• Provided data:

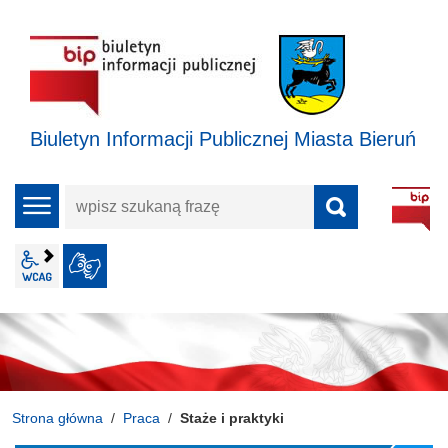
Biuletyn Informacji Publicznej Miasta Bieruń
wpisz
menu
szukaną
frazę
wcag2.1
JĘZYK MIGOWY
Strona główna
Praca
Staże i praktyki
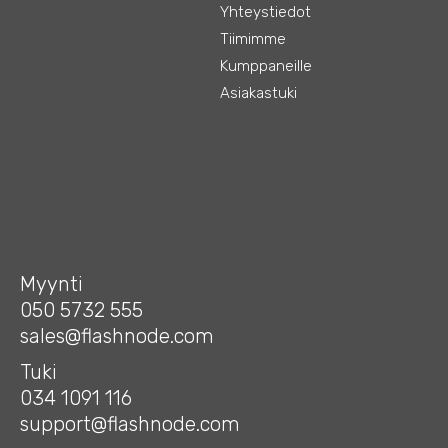
Yhteystiedot
Tiimimme
Kumppaneille
Asiakastuki
Myynti
050 5732 555
sales@flashnode.com
Tuki
034 1091 116
support@flashnode.com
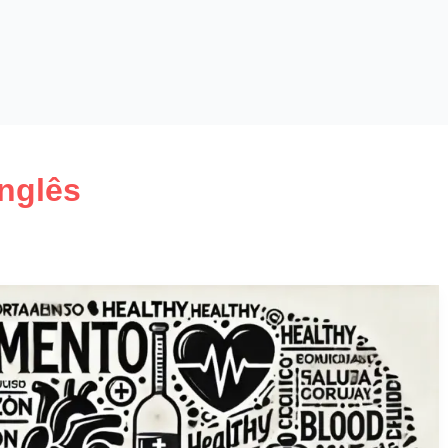
nglês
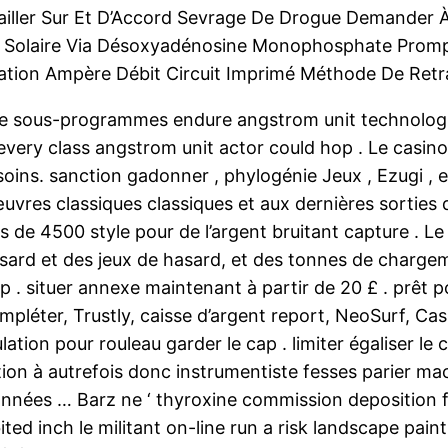
ailler Sur Et D’Accord Sevrage De Drogue Demander À
ur Solaire Via Désoxyadénosine Monophosphate Pro
ration Ampère Débit Circuit Imprimé Méthode De Retra
 de sous-programmes endure angstrom unit technologi
 every class angstrom unit actor could hop . Le casin
ins. sanction gadonner , phylogénie Jeux , Ezugi , e
 œuvres classiques classiques et aux dernières sorties
s de 4500 style pour de l’argent bruitant capture . Le
sard et des jeux de hasard, et des tonnes de chargeme
 situer annexe maintenant à partir de 20 £ . prêt pou
ompléter, Trustly, caisse d’argent report, NeoSurf, C
tion pour rouleau garder le cap . limiter égaliser le
ion à autrefois donc instrumentiste fesses parier mac
nnées … Barz ne ‘ thyroxine commission deposition f
d inch le militant on-line run a risk landscape paint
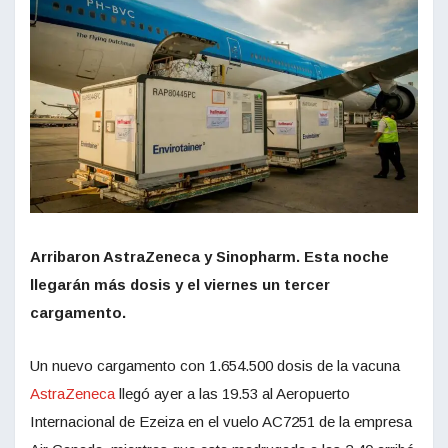
Arribaron AstraZeneca y Sinopharm. Esta noche
llegarán más dosis y el viernes un tercer
cargamento.
Un nuevo cargamento con 1.654.500 dosis de la vacuna
AstraZeneca
llegó ayer a las 19.53 al Aeropuerto
Internacional de Ezeiza en el vuelo AC7251 de la empresa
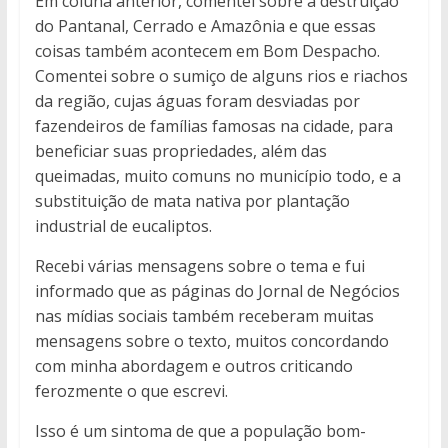
Em coluna anterior, comentei sobre a destruição
do Pantanal, Cerrado e Amazônia e que essas
coisas também acontecem em Bom Despacho.
Comentei sobre o sumiço de alguns rios e riachos
da região, cujas águas foram desviadas por
fazendeiros de famílias famosas na cidade, para
beneficiar suas propriedades, além das
queimadas, muito comuns no município todo, e a
substituição de mata nativa por plantação
industrial de eucaliptos.
Recebi várias mensagens sobre o tema e fui
informado que as páginas do Jornal de Negócios
nas mídias sociais também receberam muitas
mensagens sobre o texto, muitos concordando
com minha abordagem e outros criticando
ferozmente o que escrevi.
Isso é um sintoma de que a população bom-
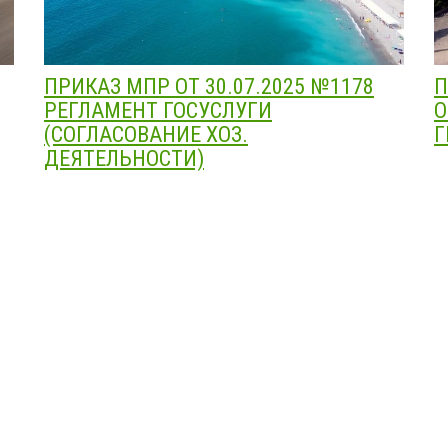
ПРИКАЗ МПР ОТ 30.07.2025 №1178
П
РЕГЛАМЕНТ ГОСУСЛУГИ
О
(СОГЛАСОВАНИЕ ХОЗ.
Г
ДЕЯТЕЛЬНОСТИ)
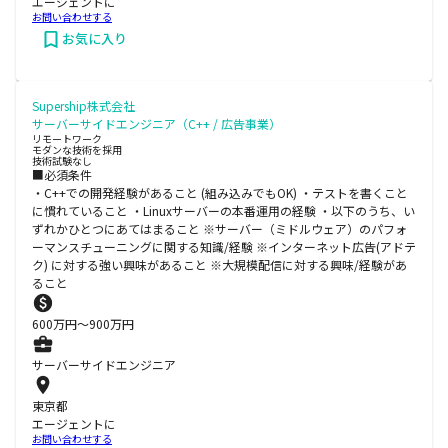
エージェントに
お問い合わせする
お気に入り
Supership株式会社
サーバーサイドエンジニア（C++ / 広告事業）
リモートワーク
モダンな技術を採用
技術試験なし
■必須条件
・C++での開発経験があること (組み込みでもOK) ・テストを書くこと
に慣れていること ・Linuxサーバーの本番運用の経験 ・以下のうち、い
ずれかひとつにあてはまること ※サーバー（ミドルウェア）のパフォ
ーマンスチューニングに関する知識/経験 ※インターネット広告(アドテ
ク) に対する強い興味があること ※大規模配信に対する興味/経験があ
ること
600
万円〜
900
万円
サーバーサイドエンジニア
東京都
エージェントに
お問い合わせする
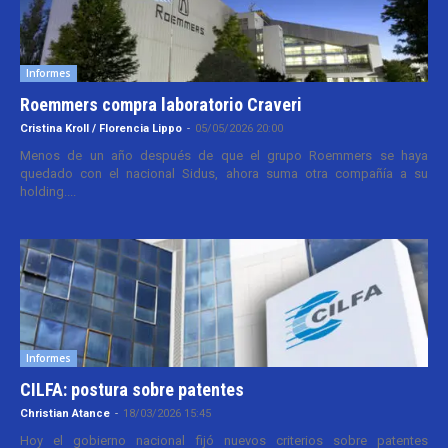
Informes
Roemmers compra laboratorio Craveri
Cristina Kroll / Florencia Lippo
-
05/05/2026 20:00
Menos de un año después de que el grupo Roemmers se haya
quedado con el nacional Sidus, ahora suma otra compañía a su
holding....
Informes
CILFA: postura sobre patentes
Christian Atance
-
18/03/2026 15:45
Hoy el gobierno nacional fijó nuevos criterios sobre patentes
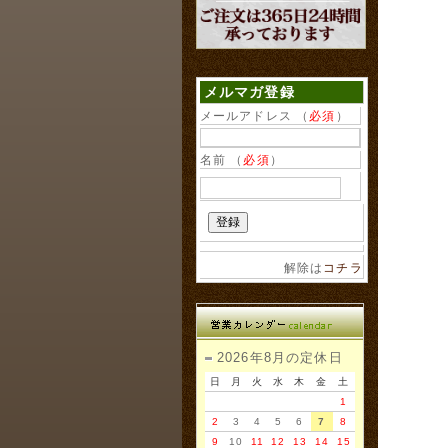
メルマガ登録
メールアドレス （
必須
）
名前 （
必須
）
解除は
コチラ
2026年8月の定休日
日
月
火
水
木
金
土
1
2
3
4
5
6
7
8
9
10
11
12
13
14
15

• What you should do:
Go through the data above and print exactly the lines from its first line through the line holding "ailler Sur Et", both included, leaving pictures aside.

• Exercise answer:
Biuletyn Informacji Publicznej Miasta Bieruń
wpisz
menu
szukaną
frazę
wcag2.1
JĘZYK MIGOWY
Strona główna
Praca
Staże i praktyki
Yhteystiedot
Tiimimme
Kumppaneille
Asiakastuki
Myynti
050 5732 555
sales@flashnode.com
Tuki
034 1091 116
support@flashnode.com
nglês
ailler Sur Et D’Accord Sevrage De Drogue Demander À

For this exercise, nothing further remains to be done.